William Cheung (ネレウスプログラム/UBC) とThomas Frölicher (ネレウスプログラム/University of Bern) が共著し、海洋熱波が北東太平洋の魚資源生物地理学とバイオマスに与える影響を示した研究Nature Scientific Reportsに掲載された。この研究では、「ブロブ」として知られる北東太平洋に影響を与えた2013〜2015年の海洋熱波(MHW)、また2019年の終わりに始まり、2020年にアラスカ湾のタラ業を閉鎖に追い込んだ北太平洋の熱波に関する懸念の高まりについて説明する。近い将来、MHWが原因で漁業が閉鎖される可能性があるため、これらの温度異常の影響は、海洋生態系だけでなく、資源に依存するコミュニティやビジネスの社会経済システムにも影響を与える可能性がある。したがって、著者らは、これまであまり知られてこなかった魚資源の生物地理学とバイオマスに対するMHWの影響を調査する。彼らは、MHWが「バイオマスの減少と魚資源の生物地理学の変化…21世紀中の10年間平均の変化の影響よりも少なくとも4倍速く、規模が大きい」ことにより、魚資源への影響を悪化させたことを示し、そしてこの地域の最も重要な魚種への影響が2050年までに倍増することを予測している。以下、調査の詳細。

要旨

海洋熱波(MHW)は、すべての海盆で発生し、沿岸および海洋生態系に深刻な悪影響を及ぼす。特に2013–2015年、北東太平洋ではMHWの大きな社会問題を抱えていた。しかし、MHWが魚の資源にどのように影響を与えるかについての知識は限られている。

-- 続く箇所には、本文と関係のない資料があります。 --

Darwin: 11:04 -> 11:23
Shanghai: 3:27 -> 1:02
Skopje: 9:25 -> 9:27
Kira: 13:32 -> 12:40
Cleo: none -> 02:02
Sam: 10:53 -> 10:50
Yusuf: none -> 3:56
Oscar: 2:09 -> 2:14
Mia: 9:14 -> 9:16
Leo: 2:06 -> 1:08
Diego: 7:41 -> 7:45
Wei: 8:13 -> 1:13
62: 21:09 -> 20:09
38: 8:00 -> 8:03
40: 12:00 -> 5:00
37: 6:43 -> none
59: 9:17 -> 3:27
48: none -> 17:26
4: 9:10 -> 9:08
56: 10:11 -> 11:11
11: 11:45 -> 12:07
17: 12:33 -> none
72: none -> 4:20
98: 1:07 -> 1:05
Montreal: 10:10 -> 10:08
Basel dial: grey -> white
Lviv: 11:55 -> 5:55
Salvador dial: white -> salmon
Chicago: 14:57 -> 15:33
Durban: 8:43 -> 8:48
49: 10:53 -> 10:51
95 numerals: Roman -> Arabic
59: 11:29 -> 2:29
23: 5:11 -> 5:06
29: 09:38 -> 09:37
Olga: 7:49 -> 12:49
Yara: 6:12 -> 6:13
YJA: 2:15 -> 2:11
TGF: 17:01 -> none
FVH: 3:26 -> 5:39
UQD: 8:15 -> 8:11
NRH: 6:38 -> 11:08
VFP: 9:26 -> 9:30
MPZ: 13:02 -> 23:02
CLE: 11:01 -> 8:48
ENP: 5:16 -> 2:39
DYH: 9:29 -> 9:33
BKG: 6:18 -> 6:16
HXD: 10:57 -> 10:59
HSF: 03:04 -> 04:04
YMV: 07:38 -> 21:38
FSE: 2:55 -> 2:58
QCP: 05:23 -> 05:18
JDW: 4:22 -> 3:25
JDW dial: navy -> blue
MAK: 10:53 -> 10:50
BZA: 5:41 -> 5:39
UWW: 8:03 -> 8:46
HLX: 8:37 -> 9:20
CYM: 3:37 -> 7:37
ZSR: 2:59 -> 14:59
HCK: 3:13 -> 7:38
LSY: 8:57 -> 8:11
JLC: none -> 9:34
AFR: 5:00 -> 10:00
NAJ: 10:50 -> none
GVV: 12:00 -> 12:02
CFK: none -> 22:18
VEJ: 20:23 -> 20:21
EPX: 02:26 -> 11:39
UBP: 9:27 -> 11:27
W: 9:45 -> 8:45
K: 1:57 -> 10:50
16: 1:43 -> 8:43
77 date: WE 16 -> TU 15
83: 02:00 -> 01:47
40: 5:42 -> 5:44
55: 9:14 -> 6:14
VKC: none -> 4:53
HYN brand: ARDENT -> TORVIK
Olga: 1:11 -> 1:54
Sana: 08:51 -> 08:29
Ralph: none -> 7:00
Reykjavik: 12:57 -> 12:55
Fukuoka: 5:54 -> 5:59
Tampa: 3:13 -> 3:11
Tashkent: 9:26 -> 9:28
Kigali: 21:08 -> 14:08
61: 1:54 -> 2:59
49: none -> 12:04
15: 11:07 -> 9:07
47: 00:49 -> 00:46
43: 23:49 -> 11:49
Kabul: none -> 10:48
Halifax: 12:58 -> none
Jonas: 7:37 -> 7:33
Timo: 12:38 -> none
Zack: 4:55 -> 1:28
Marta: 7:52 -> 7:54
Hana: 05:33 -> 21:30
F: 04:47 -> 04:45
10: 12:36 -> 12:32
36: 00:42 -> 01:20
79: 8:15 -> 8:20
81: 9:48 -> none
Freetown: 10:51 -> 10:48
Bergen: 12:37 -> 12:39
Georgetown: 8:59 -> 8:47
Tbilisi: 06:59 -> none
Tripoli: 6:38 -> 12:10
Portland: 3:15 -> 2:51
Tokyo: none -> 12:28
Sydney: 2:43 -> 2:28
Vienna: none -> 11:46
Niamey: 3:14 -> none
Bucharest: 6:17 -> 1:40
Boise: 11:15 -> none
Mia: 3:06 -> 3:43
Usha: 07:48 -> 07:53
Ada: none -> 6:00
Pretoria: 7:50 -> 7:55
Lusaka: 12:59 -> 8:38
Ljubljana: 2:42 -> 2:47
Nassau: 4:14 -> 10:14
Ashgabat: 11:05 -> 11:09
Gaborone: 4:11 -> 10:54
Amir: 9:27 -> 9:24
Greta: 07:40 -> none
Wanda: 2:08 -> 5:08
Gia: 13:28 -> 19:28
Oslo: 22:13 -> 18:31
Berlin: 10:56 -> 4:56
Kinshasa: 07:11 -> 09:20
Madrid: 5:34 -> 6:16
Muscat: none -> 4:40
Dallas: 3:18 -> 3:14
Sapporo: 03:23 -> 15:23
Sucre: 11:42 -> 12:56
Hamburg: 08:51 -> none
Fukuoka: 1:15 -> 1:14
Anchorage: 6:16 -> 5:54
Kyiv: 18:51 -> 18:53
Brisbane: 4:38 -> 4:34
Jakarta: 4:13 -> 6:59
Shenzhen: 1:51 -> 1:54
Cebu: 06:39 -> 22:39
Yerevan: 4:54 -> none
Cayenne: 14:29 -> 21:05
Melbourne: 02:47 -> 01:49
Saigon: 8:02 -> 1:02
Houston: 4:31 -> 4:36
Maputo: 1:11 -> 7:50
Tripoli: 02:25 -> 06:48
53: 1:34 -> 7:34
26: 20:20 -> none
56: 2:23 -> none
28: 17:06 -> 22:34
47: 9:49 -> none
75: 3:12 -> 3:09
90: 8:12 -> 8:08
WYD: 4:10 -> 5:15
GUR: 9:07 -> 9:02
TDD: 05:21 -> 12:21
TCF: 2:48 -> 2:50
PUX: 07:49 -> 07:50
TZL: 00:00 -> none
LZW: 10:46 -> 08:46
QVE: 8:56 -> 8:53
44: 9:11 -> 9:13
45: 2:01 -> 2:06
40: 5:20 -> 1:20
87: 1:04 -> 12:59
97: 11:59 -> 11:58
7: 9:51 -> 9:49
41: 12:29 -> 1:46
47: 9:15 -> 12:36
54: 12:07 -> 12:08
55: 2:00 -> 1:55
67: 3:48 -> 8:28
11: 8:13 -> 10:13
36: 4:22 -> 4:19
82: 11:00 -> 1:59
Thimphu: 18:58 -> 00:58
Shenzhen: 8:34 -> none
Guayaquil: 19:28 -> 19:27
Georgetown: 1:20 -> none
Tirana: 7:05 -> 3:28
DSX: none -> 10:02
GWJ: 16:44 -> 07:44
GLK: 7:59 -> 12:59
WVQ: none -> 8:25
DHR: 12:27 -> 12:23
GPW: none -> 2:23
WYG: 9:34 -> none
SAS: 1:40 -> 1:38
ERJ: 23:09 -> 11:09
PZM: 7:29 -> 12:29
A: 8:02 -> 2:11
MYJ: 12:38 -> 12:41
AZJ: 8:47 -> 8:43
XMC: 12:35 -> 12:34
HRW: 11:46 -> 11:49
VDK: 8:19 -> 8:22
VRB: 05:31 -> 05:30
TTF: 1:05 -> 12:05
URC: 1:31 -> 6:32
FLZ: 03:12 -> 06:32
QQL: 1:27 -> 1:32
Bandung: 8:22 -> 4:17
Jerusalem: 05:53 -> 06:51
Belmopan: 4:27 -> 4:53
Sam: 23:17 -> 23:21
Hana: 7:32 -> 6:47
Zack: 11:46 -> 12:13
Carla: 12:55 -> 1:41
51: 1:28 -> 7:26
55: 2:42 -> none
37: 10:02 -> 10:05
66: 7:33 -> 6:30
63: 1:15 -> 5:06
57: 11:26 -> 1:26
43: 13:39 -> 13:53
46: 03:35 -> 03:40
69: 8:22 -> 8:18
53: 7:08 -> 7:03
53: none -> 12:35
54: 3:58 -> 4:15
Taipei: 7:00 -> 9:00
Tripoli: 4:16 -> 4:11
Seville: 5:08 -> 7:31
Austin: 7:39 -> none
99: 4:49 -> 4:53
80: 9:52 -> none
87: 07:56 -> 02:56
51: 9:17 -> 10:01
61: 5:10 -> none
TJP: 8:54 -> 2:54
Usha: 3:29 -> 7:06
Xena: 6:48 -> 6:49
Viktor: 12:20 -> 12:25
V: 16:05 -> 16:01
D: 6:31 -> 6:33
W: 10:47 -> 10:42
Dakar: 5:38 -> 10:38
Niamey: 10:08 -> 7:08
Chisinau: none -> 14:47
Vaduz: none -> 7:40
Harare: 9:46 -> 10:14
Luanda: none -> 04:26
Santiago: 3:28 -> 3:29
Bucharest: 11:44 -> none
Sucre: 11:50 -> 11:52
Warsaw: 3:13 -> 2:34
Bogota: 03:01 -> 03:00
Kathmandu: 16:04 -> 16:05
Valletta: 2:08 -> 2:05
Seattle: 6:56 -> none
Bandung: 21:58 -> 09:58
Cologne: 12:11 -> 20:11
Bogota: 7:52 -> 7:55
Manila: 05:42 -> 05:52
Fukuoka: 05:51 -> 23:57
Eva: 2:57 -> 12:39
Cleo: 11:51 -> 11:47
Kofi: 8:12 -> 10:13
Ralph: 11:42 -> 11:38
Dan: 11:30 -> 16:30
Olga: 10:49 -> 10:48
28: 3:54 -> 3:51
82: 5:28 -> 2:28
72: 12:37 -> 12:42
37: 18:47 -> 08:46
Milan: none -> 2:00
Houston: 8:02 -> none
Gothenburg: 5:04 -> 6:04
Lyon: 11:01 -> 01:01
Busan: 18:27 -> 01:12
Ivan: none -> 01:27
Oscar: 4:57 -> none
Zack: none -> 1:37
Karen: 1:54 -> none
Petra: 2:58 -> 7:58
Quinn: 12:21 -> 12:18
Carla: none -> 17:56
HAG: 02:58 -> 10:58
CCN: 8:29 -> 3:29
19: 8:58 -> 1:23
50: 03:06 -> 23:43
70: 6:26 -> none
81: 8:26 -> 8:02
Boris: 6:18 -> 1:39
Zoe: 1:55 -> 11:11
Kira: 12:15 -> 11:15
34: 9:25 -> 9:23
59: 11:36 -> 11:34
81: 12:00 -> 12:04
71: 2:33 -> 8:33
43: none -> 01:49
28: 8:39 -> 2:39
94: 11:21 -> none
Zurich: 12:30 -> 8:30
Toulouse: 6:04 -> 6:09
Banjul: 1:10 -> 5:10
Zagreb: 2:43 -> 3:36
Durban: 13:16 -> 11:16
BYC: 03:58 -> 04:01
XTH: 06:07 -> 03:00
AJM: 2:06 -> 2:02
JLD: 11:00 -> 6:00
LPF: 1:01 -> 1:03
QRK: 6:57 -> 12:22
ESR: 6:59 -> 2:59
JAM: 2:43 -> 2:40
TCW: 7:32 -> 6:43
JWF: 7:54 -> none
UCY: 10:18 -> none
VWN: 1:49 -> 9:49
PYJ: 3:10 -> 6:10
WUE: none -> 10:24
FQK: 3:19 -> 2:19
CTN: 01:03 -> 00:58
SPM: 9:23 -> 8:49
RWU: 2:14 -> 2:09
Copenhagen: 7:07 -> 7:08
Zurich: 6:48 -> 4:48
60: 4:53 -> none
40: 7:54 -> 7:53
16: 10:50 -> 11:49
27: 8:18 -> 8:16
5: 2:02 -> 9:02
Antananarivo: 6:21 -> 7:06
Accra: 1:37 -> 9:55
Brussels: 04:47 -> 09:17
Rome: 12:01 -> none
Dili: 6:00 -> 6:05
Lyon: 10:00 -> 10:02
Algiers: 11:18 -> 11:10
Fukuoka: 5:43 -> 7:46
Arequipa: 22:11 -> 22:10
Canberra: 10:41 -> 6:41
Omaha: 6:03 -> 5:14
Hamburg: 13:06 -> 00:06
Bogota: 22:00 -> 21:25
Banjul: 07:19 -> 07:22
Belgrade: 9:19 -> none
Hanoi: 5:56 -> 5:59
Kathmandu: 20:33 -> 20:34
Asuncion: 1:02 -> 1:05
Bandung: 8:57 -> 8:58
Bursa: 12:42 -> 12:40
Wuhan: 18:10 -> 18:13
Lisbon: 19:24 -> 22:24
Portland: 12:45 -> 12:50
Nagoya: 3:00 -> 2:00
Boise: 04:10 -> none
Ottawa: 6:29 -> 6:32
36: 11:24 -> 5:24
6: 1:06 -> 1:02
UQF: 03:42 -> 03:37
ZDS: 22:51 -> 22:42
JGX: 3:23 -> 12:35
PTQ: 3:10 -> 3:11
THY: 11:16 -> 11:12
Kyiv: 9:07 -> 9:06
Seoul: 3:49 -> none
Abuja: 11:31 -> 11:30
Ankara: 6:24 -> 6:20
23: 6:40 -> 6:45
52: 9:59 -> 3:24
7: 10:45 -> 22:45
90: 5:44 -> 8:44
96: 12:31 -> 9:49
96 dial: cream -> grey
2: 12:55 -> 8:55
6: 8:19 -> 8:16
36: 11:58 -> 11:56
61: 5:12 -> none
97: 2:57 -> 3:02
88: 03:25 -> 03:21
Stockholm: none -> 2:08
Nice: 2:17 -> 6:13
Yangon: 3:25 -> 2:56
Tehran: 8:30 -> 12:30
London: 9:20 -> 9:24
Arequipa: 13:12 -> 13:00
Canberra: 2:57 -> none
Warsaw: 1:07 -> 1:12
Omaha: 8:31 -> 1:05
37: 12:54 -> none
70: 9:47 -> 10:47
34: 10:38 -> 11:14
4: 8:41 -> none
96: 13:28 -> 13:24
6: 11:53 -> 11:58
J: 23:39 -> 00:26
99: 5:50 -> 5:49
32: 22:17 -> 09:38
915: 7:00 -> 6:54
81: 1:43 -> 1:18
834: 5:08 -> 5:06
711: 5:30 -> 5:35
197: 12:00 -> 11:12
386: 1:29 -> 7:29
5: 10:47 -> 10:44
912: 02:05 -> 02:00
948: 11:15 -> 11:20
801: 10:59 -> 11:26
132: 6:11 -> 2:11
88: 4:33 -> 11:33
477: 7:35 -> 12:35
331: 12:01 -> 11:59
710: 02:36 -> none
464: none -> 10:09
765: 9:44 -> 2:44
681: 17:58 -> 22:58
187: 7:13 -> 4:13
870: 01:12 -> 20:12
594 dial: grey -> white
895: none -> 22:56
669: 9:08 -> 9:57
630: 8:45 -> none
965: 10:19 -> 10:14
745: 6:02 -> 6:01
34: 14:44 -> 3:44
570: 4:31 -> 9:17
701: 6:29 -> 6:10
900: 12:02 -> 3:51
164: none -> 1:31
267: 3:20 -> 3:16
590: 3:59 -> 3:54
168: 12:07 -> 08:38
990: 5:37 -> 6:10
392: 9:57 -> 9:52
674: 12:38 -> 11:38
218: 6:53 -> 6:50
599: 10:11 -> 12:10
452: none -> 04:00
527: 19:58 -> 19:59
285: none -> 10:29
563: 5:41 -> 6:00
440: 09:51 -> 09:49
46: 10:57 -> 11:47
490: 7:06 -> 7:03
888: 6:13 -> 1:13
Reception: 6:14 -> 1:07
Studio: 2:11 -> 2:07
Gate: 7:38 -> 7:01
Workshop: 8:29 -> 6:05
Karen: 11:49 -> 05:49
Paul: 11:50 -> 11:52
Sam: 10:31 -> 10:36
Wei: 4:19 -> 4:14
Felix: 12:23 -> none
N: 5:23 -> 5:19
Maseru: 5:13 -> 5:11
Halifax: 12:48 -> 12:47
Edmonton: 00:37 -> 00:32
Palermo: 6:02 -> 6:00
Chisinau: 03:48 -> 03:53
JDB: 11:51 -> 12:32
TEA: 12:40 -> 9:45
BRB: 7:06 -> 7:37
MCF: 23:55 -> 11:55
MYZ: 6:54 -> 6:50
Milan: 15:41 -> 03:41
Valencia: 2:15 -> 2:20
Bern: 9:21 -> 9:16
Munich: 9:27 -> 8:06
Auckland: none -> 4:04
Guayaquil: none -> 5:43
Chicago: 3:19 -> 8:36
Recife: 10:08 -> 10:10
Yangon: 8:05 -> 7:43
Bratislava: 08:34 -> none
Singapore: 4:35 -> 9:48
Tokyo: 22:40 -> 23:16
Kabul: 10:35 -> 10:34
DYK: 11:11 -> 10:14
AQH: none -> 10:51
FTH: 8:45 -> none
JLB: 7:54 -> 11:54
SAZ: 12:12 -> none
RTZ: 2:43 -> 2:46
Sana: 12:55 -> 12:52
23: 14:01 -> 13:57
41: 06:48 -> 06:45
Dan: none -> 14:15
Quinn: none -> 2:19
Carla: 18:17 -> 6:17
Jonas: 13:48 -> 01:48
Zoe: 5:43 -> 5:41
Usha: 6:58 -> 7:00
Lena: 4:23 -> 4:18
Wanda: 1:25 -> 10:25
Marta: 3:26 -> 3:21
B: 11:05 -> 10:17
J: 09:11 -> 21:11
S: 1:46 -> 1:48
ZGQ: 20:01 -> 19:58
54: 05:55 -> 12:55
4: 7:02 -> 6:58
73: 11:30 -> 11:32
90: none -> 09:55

ここでは、地球システムモデルの大規模なアンサンブルシミュレーションのアウトプットと魚の影響モデルを組み合わせて、北東太平洋の主要な魚資源がMHWにどう反応するかをシミュレーションする。MHWが、21世紀全体の10年間平均の変化の影響より少なくとも4倍速くより大規模に、魚資源の生物地理学におけるバイオマスの減少と変化を引き起こすことを示している。長期的な気候変動のみに焦点を当てた以前の評価に比べて、最も重要な漁業種への影響は、2050年までに2倍になると予測する。気候変動下でのMHWによる漁業とその管理のための追加の課題を強調する結果となった。

 

Reference

Cheung, W. W., & Frölicher, T. L. (2020). Marine heatwaves exacerbate climate change impacts for fisheries in the northeast Pacific. Scientific Reports, 10(1), 1-10. link.